MATERIAL SHOWN below:
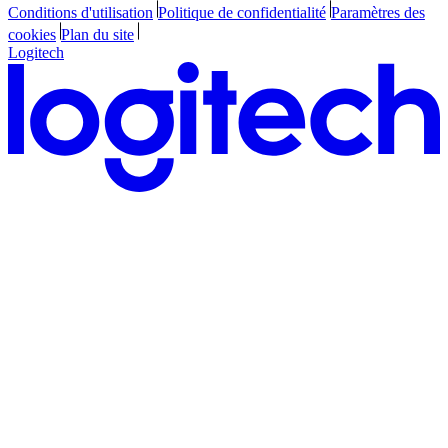
Conditions d'utilisation
Politique de confidentialité
Paramètres des
cookies
Plan du site
Logitech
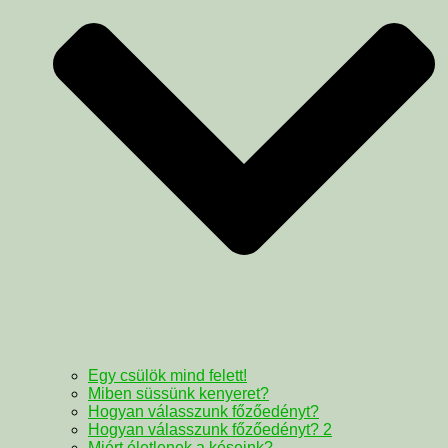
Egy csülök mind felett!
Miben süssünk kenyeret?
Hogyan válasszunk főzőedényt?
Hogyan válasszunk főzőedényt? 2
Miért életlenek a késeink?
End of MATERIAL SHOWN.
WORK REQUIRED
Check each line above for the word "főzőedényt" and copy the ones that have it.

RESPONSE TO THE EXERCISE
Hogyan válasszunk főzőedényt?
Hogyan válasszunk főzőedényt? 2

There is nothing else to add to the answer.